In the Belfast rape trial, I’m haunted by the man who couldn’t stand up to his friends

How the trial of four rugby players exposed a deep seam of misogyny. 

By Helen Lewis

Sometimes, a cold recital of the facts has more force than yards of the most thunderous polemic. After a night in which a group of rugby players had a sexual encounter with a woman at a party, one of the men sent a volley of messages to the friend who took her home.

“What the fuck was going on? Last night was hilarious… Really fuck sake. Did U calm her and where did she live?”

The friend replied: “Mate no jokes she was in hysterics.”

Soon after, another bloke weighed in to a WhatsApp group to catch up on the gossip: “Any sluts get fucked?” The same day, the first man had this to say: “Pumped a girl with Jacko on Monday. Roasted her.” He asked: “Why are we all such legends?”

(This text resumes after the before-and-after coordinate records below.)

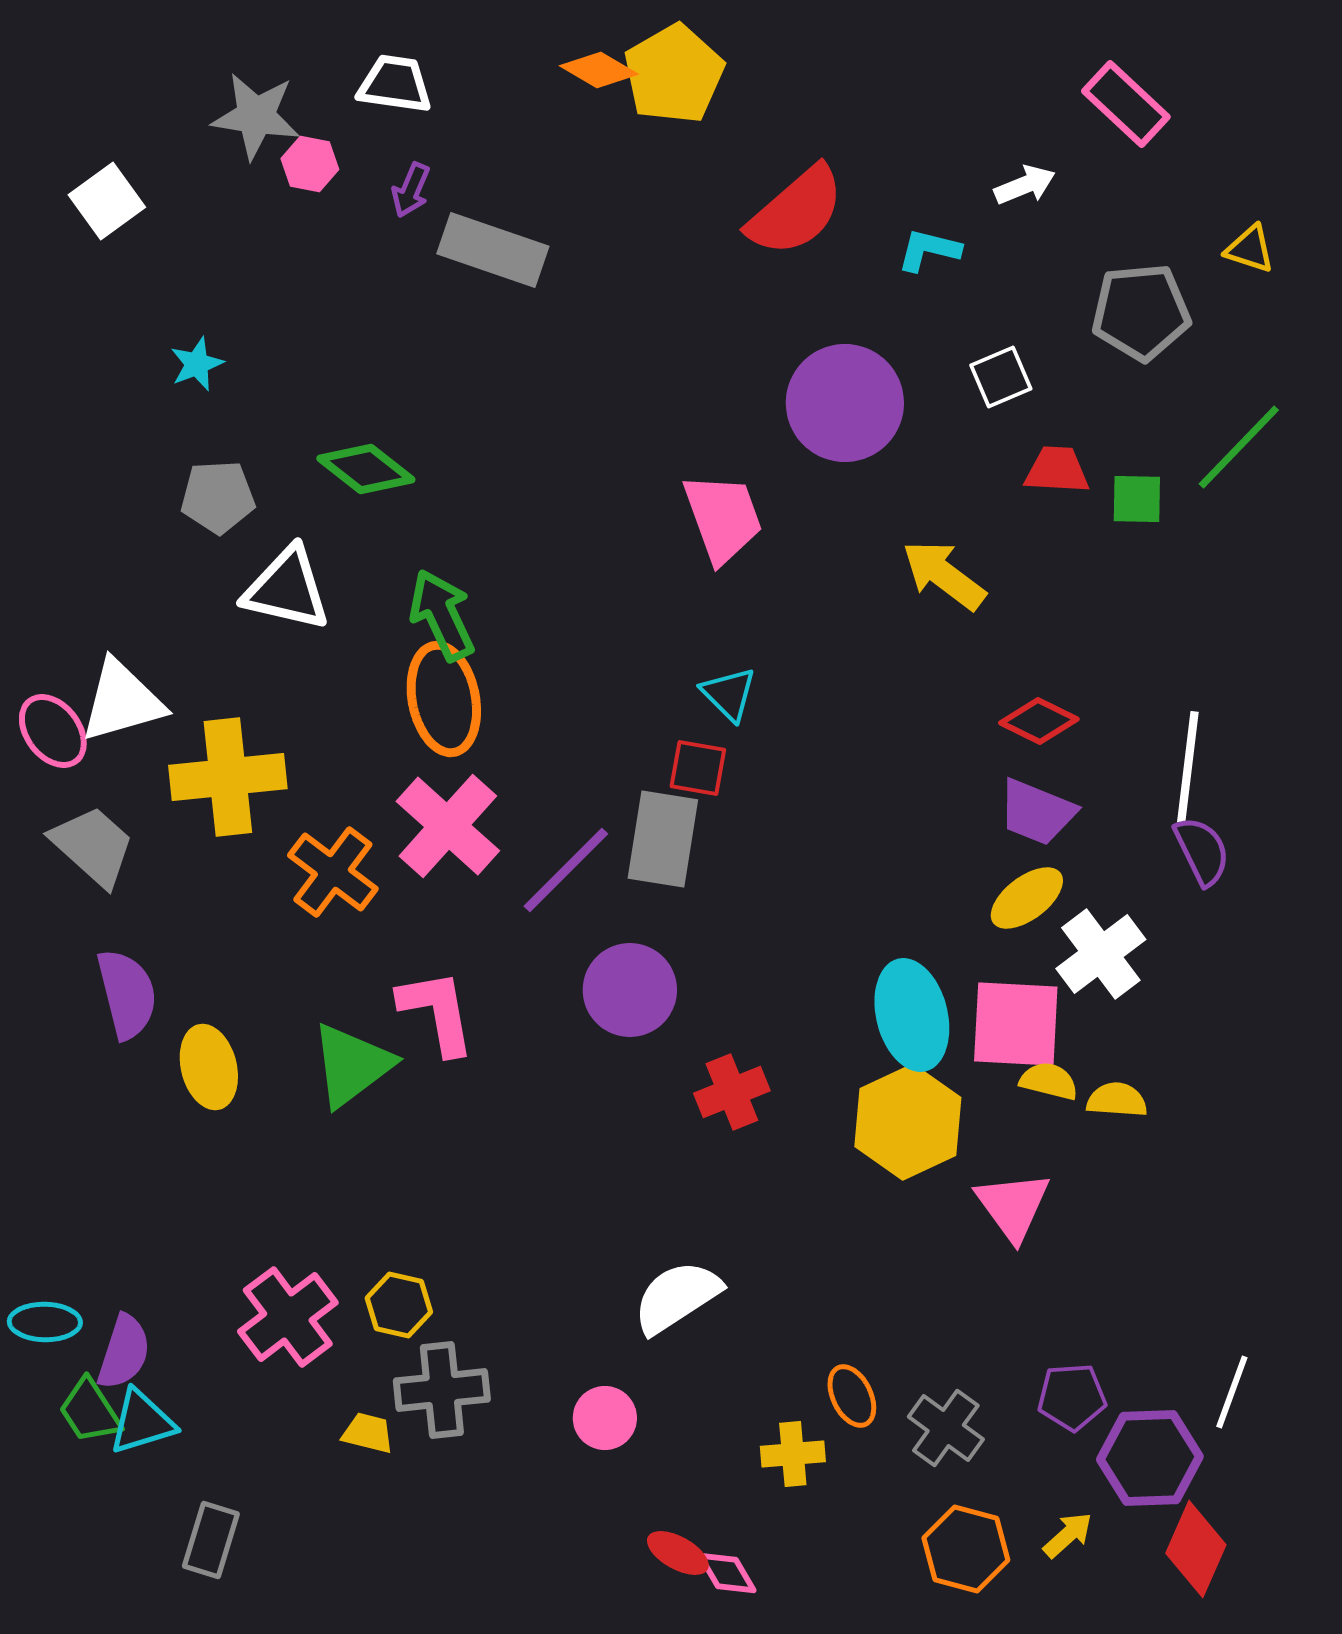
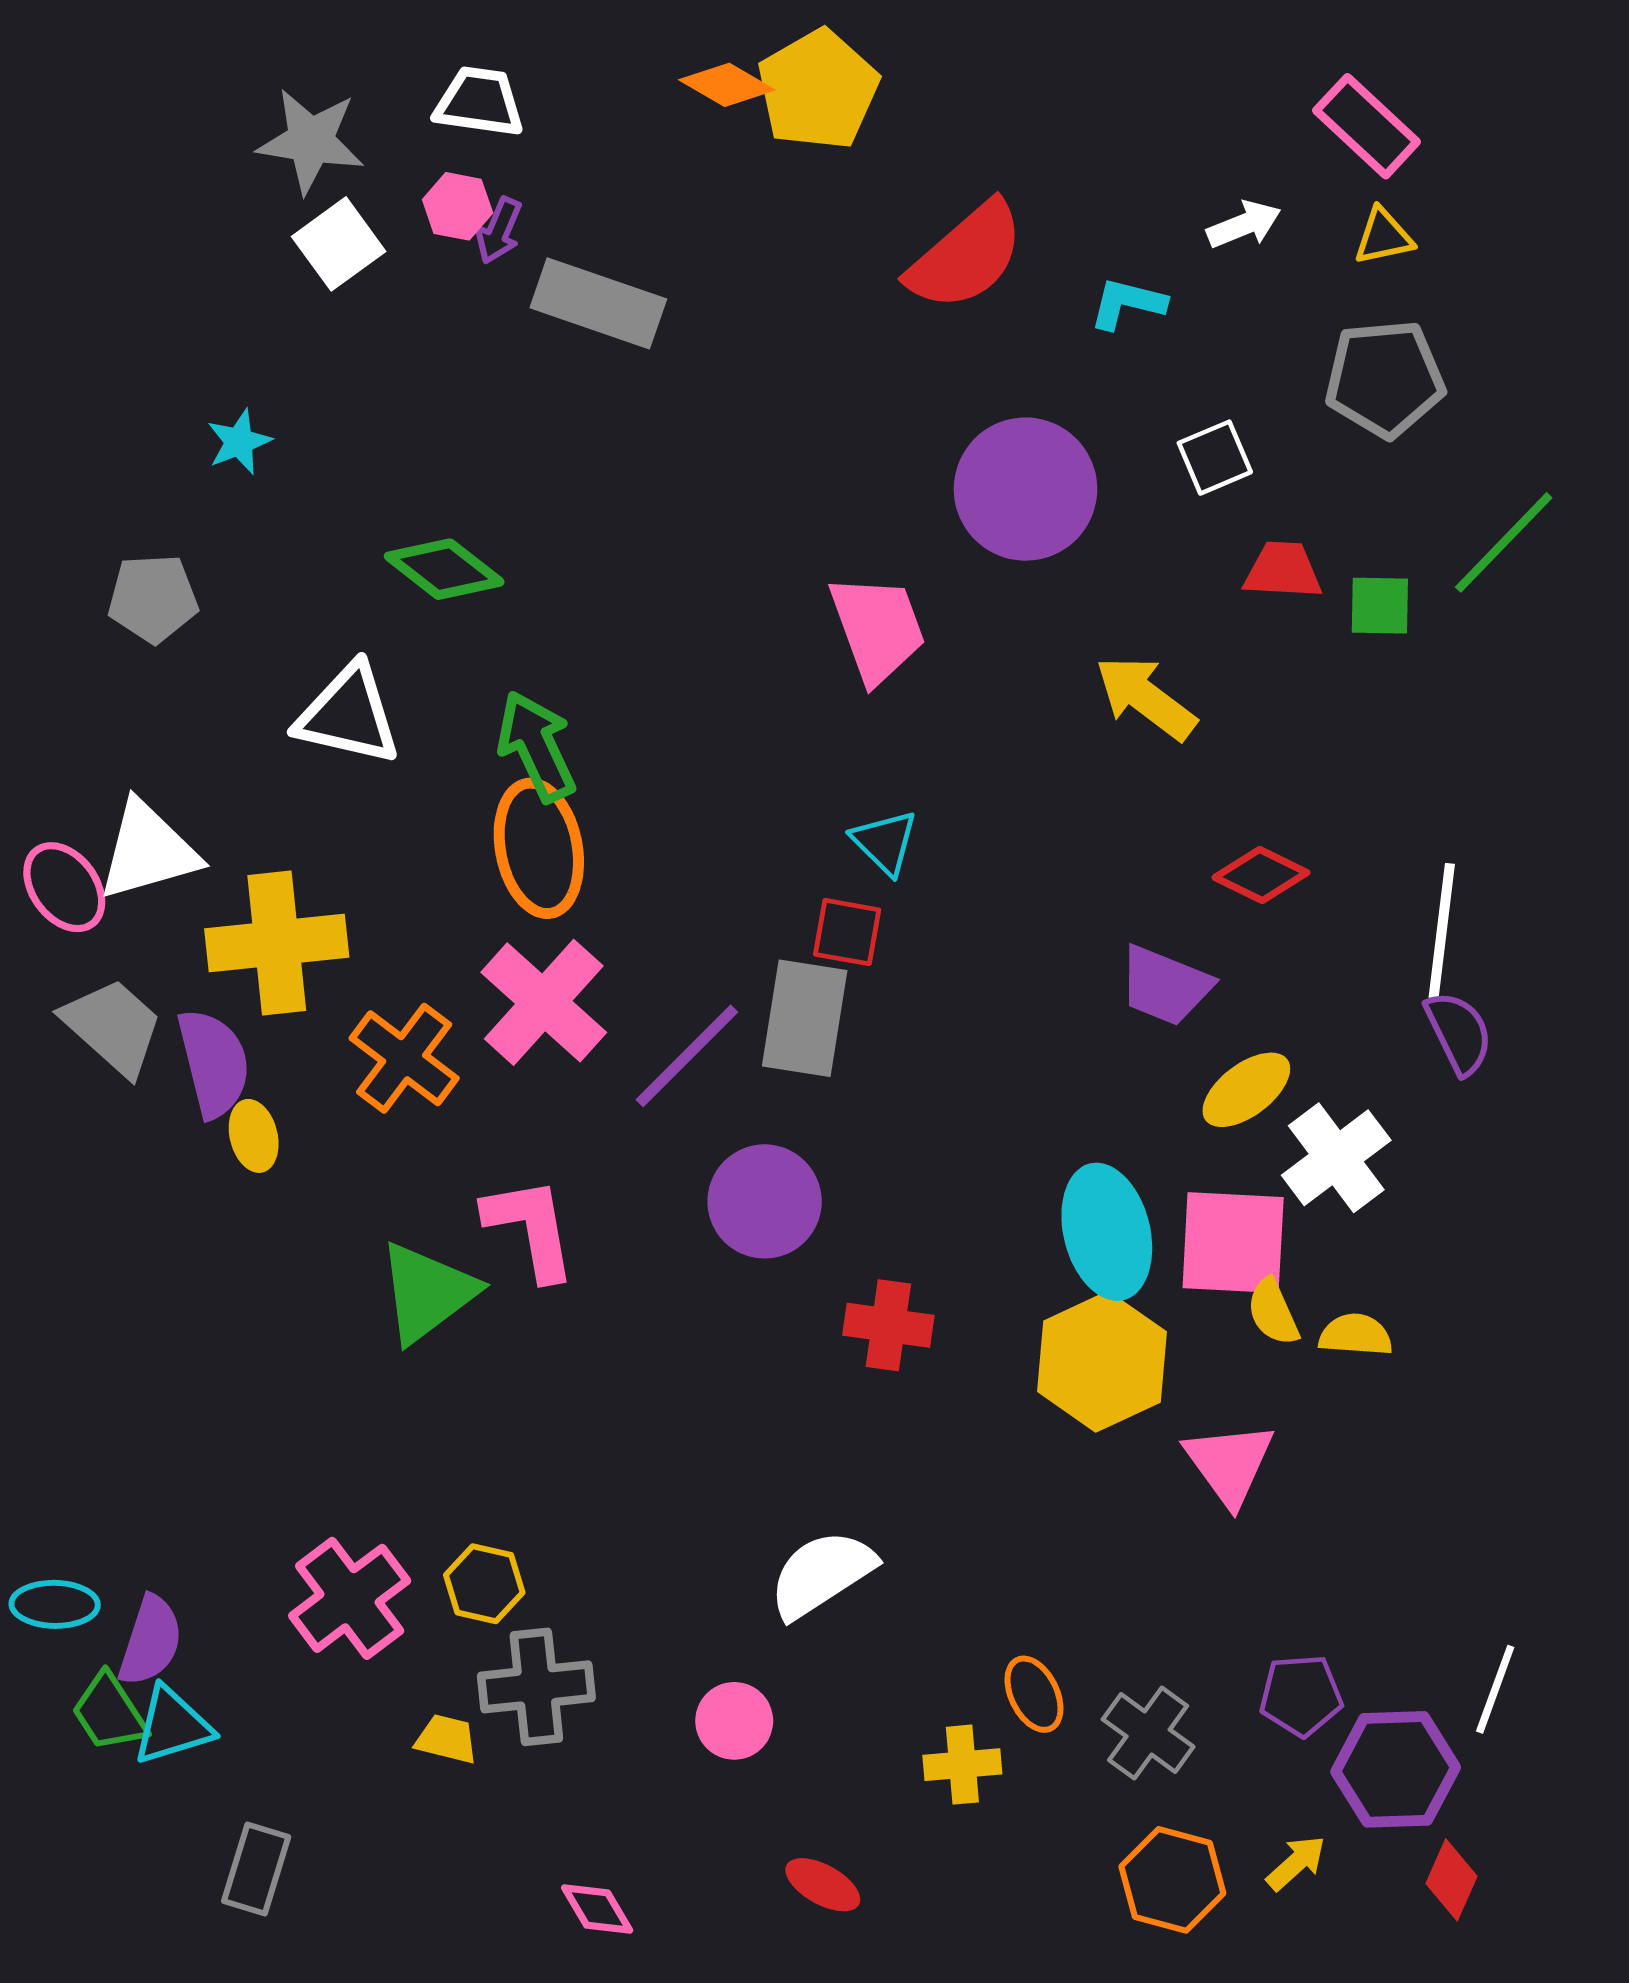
pink hexagon: (310, 164) -> (458, 206), moved
white square: (107, 201) -> (339, 244), moved
yellow triangle: (1250, 249) -> (1384, 237), moved, turned -30
gray pentagon: (218, 497) -> (153, 598), moved
purple trapezoid: (1037, 812) -> (1165, 985), moved
purple semicircle: (127, 994) -> (214, 1063), moved
yellow ellipse: (209, 1067) -> (254, 1136), moved, size x0.7
yellow semicircle: (1049, 1081) -> (1273, 1312), turned -128
red cross: (732, 1092) -> (888, 1325), turned 30
red diamond: (1196, 1549) -> (1451, 1880), size x0.7
pink diamond: (727, 1573) -> (597, 1909), moved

The woman’s recollections have a different tone. The day after the incident, she texted the man who took her home: “what happened last night was not consensual”. (Shortly after dropping her off, he had texted her: “Keep the chin up, you wonderful young woman.”) To her own friends, she sent the message: “So I got raped by 3 Ulster fucking rugby scum brilliant fucking night.” She would not report the rape, she said, because “I’m not going up against Ulster Rugby. Yea because that’ll work.”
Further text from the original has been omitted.